PESCASSEROLI. Massimo Bubola con il libro “Ballata senza nome” edizioni Frassinelli, Flavia Piccinni con “Bellissime” edito da Fandango, e Annacarla Valeriano con “Malacarne” edito da Donzelli: sono questi i vincitori della 13esima edizione del Premio Croce. Sono stati annunciati, ieri, in una conferenza stampa all’Aquila, con il presidente della Regione, Luciano D’Alfonso, i nomi dei vincitori della kermesse letteraria nazionale intitolata allo scrittore di Pescasseroli, il borgo dove si svolgeranno la cerimonia di consegna dei premi e una serie di incontri culturali, dal 26 al 28 luglio. Il Premio Croce è uno dei pochi concorsi letterari nazionali dove la giuria istituzionale, presieduta da Natalino Irti, si avvale del giudizio di 24 giurie popolari, composte da 20 scuole superiori, due università della Libera età, associazioni del Comune di Pescasseroli e detenuti del penitenziario di Sulmona. Per la sezione narrativa si è imposto il musicista e scrittore Massimo Bubola con il libro “Ballata senza nome” e che narra uno scorcio della prima guerra mondiale, dove Maria Bergamas. Per il giornalismo letterario il premio verrà consegnato a Flavia Piccinni per il libro “Bellissime” che svela cosa si nasconde dietro ai lustrini del mondo delle baby-miss. Per la saggistica il premio andrà alla teramana Annacarla Valeriano con il libro “Malacarne”, frutto del lavoro di ricerca condotto per l’Archivio della memoria della Fondazione Università degli studi di Teramo, un saggio sulle donne che nei manicomi, durante il Fascismo, consumarono le loro vite.

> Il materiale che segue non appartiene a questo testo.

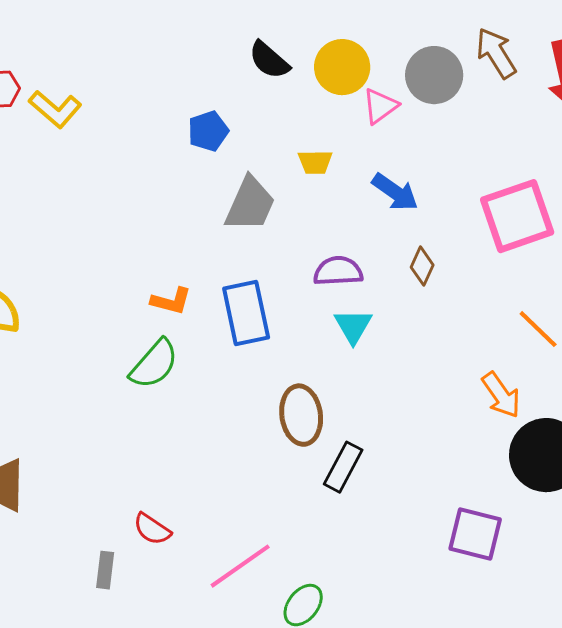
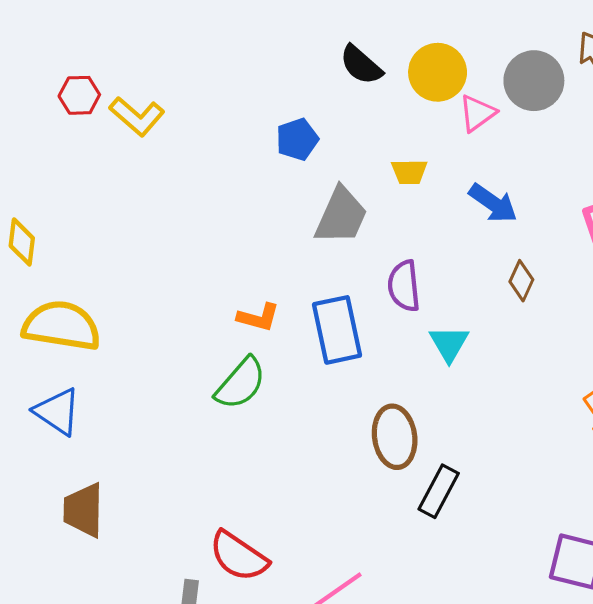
purple semicircle: (338, 271) -> (404, 286), moved, turned -93
red semicircle: (152, 529) -> (239, 556), size x1.5

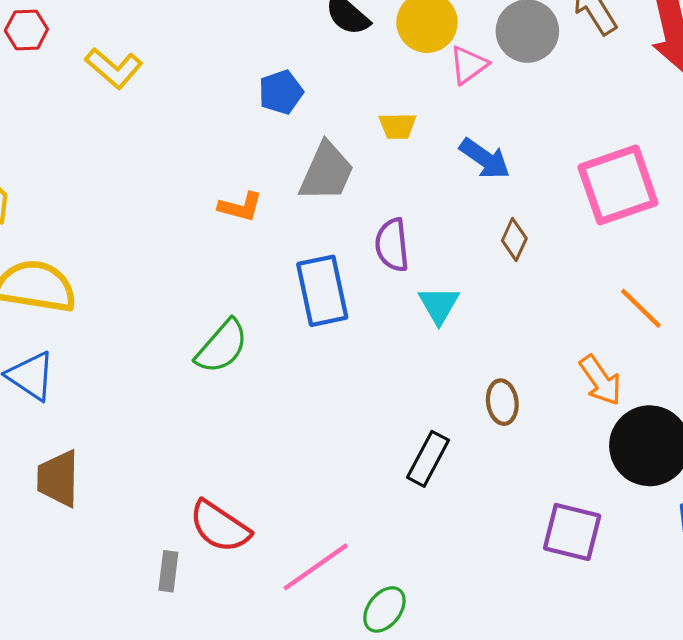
red hexagon: (79, 95) -> (26, 30), moved
orange L-shape: (258, 317) -> (240, 207), moved
brown ellipse: (395, 437) -> (502, 402), moved, size x0.7

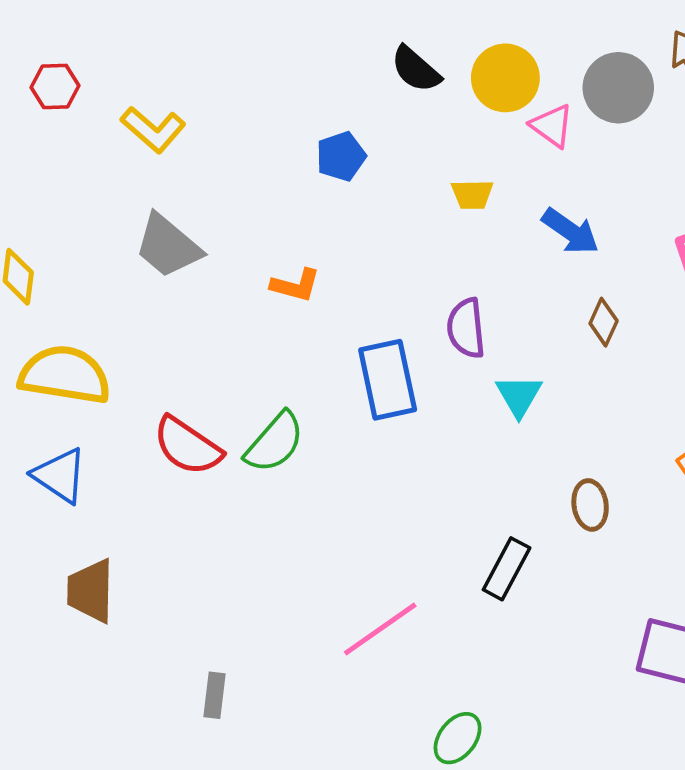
pink triangle: (468, 65) -> (552, 126), turned -48
gray trapezoid: (327, 172) -> (168, 246), moved, turned 106
red semicircle: (220, 527) -> (188, 446), moved
pink line: (316, 567) -> (380, 629), moved

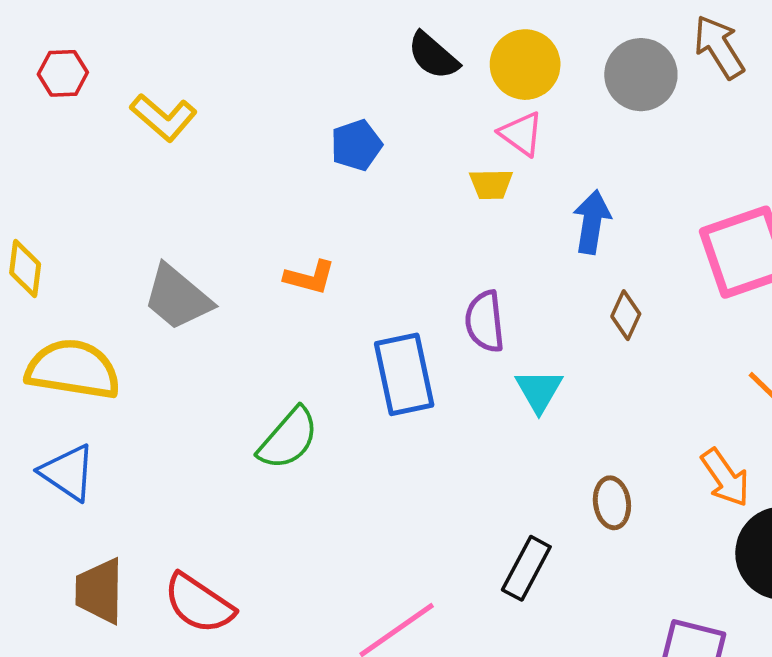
pink triangle: (552, 126) -> (521, 134), moved
blue arrow: (570, 231) -> (592, 222), turned -116
gray trapezoid: (168, 246) -> (177, 298), moved
red semicircle: (188, 446) -> (199, 604), moved

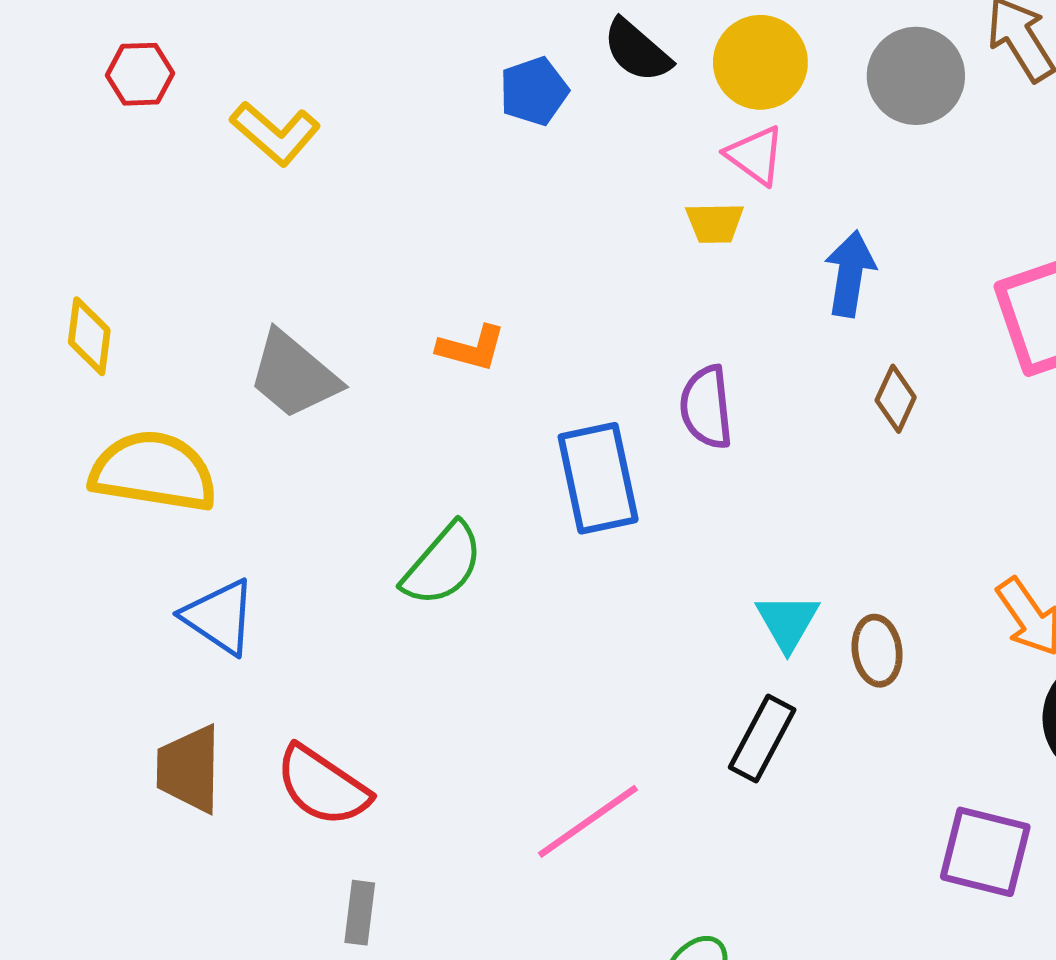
blue pentagon: (356, 145) -> (534, 91), moved
cyan triangle: (539, 391) -> (787, 622), moved
blue triangle: (68, 473) -> (219, 617), moved

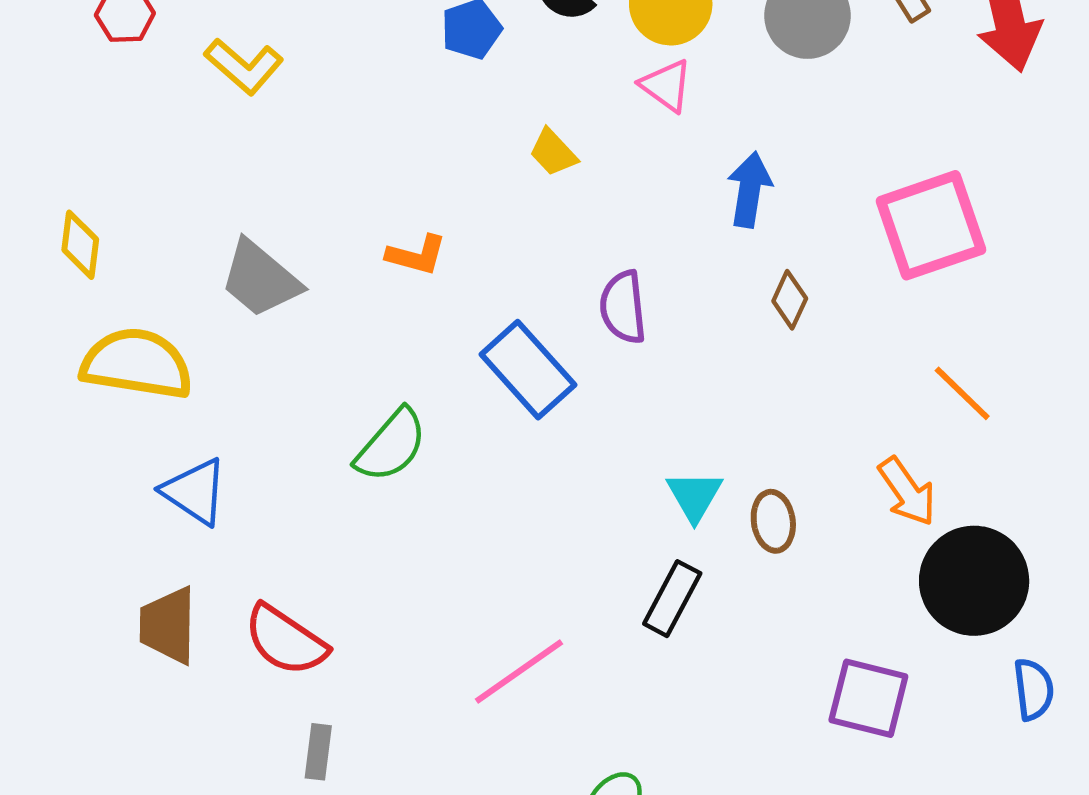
yellow trapezoid: (715, 223) -> (553, 152), moved, turned 48
blue rectangle: (598, 478) -> (528, 370), turned -30

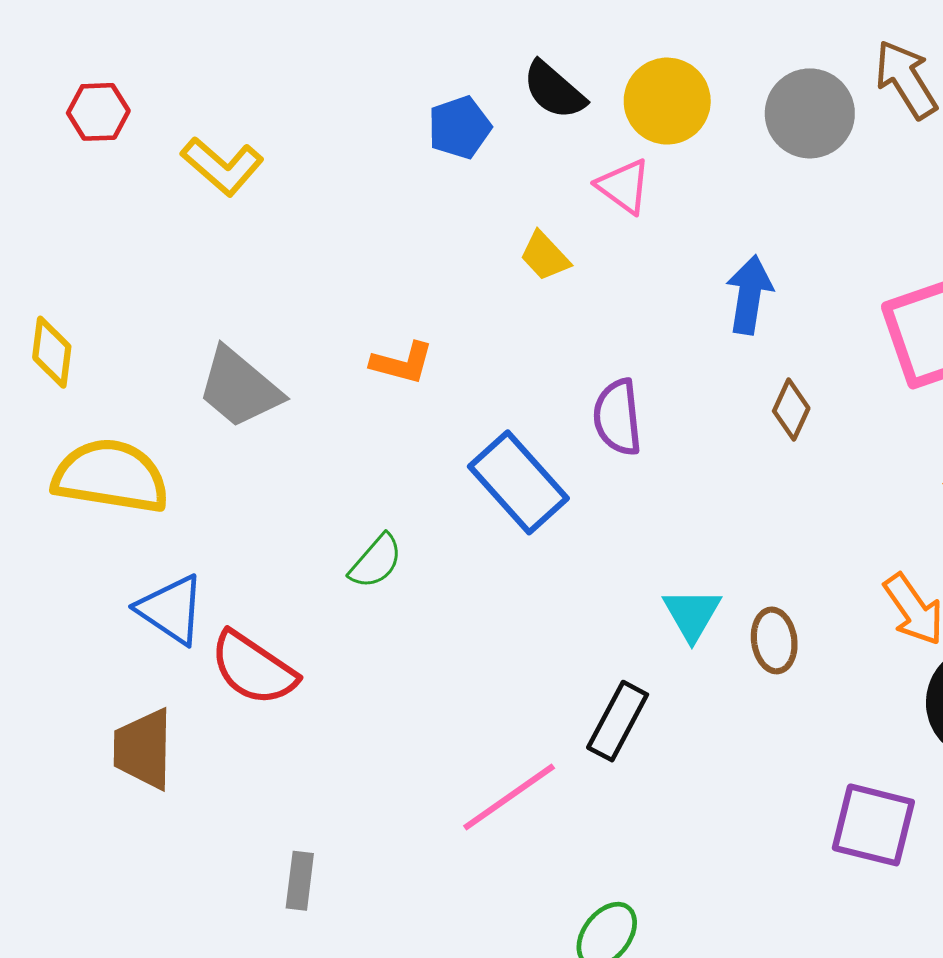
pink triangle: (666, 86) -> (624, 186), moved
green semicircle: (391, 445) -> (376, 561), size x0.7
black rectangle: (672, 599) -> (618, 721), moved
red semicircle: (286, 640) -> (253, 668), moved

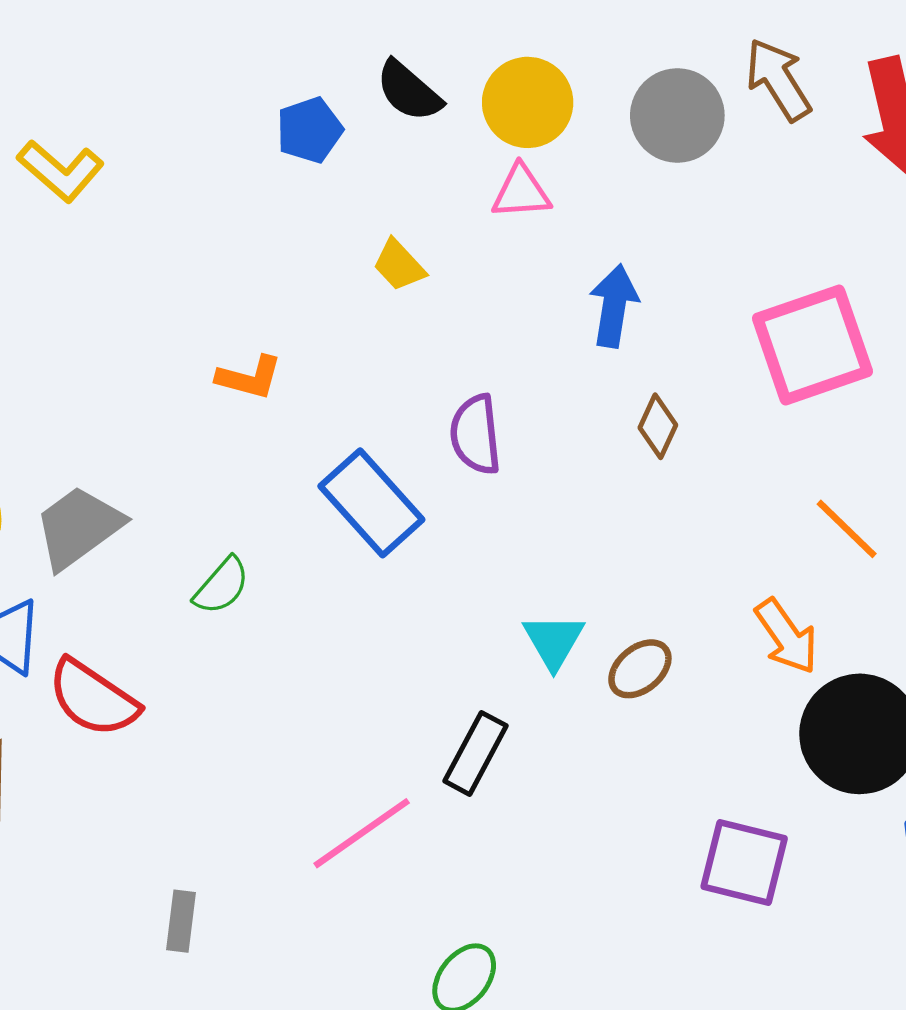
pink triangle: (624, 186) -> (521, 192), moved, turned -40
gray trapezoid: (239, 388) -> (78, 527), moved, turned 104
brown ellipse: (774, 640) -> (640, 669), turned 58
gray rectangle: (300, 881) -> (181, 921), moved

Giovedì 26 luglio la manifestazione si aprirà alle 17 con un convegno da titolo “A 50 anni dal '68 caduto per sbaglio, sui nostri vent'anni", icon il giornalista Giampiero Mughini e Alberto De Bernardi dell’Università di Bologna, intervistati da Costantino Felice e da Antonio Carrara, presidente del Parco nazionale Abruzzo, Lazio e Molise. Venerdì 27 alle 17, si terrà il dibattito coordinato dal Paola Di Salvatore dell’Autorità di gestione dell’Ipa Adriatic dal titolo: “La politica di coesione europea, azioni integrate per uno sviluppo territoriale del mezzogiorno" con il deputato europeo Andrea Cozzolino, il direttore generale dell’Abi, Giovanni Sabatini, Giovanni Lolli vice presidente della Regione Abruzzo, l’economista Nicola Mattoscio, Rita Innocenzi, segreteria regionale Cgil, il sindaco di Tirana, Erion Velijai e l’economista delle culture, Michele Trimarchi. Alle 21, si terrà il dibattito coordinato da Dacia Maraini, “A quarant’anni dalla legge Basaglia” con Annacarla Valeriano. Vittorio Sconci, psichiatra dell'Aquila, e Giuseppe Bucalo dell’associazione Penelope di Catania. Il 28 luglio alle 10, Alessandra Tarquini si intratterrà con lo storico Lucio Villari fratello di Rosario Villari a cui è stato dedicato il “Premio alla memoria” di quest’anno. Alle 17, inizierà la cerimonia di Premiazione del Premio Croce, coordinata da Dacia Maraini. In chiusura interverrà Elisabetta Sgarbi fondatrice della casa editrice La Nave di Teseo, che sarà intervistata sul futuro dell’editoria, da Marta Herling, nipote di Benedetto Croce, e Gianluigi Simonetti.